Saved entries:

- - -

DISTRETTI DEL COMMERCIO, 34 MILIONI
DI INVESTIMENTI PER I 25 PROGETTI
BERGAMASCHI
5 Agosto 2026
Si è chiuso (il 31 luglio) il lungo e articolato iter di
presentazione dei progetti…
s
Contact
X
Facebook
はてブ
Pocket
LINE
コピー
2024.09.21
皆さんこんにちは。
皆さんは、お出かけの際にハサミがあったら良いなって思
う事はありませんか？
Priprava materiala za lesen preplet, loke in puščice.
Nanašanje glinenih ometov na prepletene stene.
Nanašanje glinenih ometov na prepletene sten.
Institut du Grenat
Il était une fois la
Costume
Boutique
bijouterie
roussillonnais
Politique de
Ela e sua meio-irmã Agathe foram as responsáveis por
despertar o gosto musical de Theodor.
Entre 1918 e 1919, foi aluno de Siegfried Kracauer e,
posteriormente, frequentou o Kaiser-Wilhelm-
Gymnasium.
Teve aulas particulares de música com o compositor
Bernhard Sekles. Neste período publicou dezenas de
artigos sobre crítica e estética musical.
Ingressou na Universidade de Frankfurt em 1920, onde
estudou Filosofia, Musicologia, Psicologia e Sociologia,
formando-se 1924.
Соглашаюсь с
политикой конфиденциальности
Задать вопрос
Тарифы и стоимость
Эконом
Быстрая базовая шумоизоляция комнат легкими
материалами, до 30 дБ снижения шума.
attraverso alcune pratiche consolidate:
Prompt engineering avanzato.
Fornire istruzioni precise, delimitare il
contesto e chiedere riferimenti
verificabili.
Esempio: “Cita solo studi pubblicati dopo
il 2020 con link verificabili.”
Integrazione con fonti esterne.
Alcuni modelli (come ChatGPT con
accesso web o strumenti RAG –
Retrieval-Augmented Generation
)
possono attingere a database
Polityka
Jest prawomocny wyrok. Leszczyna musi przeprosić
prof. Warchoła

- - -

# TASK PROMPT
Reproduce each entry exactly, leaving out nothing.

# WORKED SOLUTION
DISTRETTI DEL COMMERCIO, 34 MILIONI
DI INVESTIMENTI PER I 25 PROGETTI
BERGAMASCHI
5 Agosto 2026
Si è chiuso (il 31 luglio) il lungo e articolato iter di
presentazione dei progetti…
s
Contact
X
Facebook
はてブ
Pocket
LINE
コピー
2024.09.21
皆さんこんにちは。
皆さんは、お出かけの際にハサミがあったら良いなって思
う事はありませんか？
Priprava materiala za lesen preplet, loke in puščice.
Nanašanje glinenih ometov na prepletene stene.
Nanašanje glinenih ometov na prepletene sten.
Institut du Grenat
Il était une fois la
Costume
Boutique
bijouterie
roussillonnais
Politique de
Ela e sua meio-irmã Agathe foram as responsáveis por
despertar o gosto musical de Theodor.
Entre 1918 e 1919, foi aluno de Siegfried Kracauer e,
posteriormente, frequentou o Kaiser-Wilhelm-
Gymnasium.
Teve aulas particulares de música com o compositor
Bernhard Sekles. Neste período publicou dezenas de
artigos sobre crítica e estética musical.
Ingressou na Universidade de Frankfurt em 1920, onde
estudou Filosofia, Musicologia, Psicologia e Sociologia,
formando-se 1924.
Соглашаюсь с
политикой конфиденциальности
Задать вопрос
Тарифы и стоимость
Эконом
Быстрая базовая шумоизоляция комнат легкими
материалами, до 30 дБ снижения шума.
attraverso alcune pratiche consolidate:
Prompt engineering avanzato.
Fornire istruzioni precise, delimitare il
contesto e chiedere riferimenti
verificabili.
Esempio: “Cita solo studi pubblicati dopo
il 2020 con link verificabili.”
Integrazione con fonti esterne.
Alcuni modelli (come ChatGPT con
accesso web o strumenti RAG –
Retrieval-Augmented Generation
)
possono attingere a database
Polityka
Jest prawomocny wyrok. Leszczyna musi przeprosić
prof. Warchoła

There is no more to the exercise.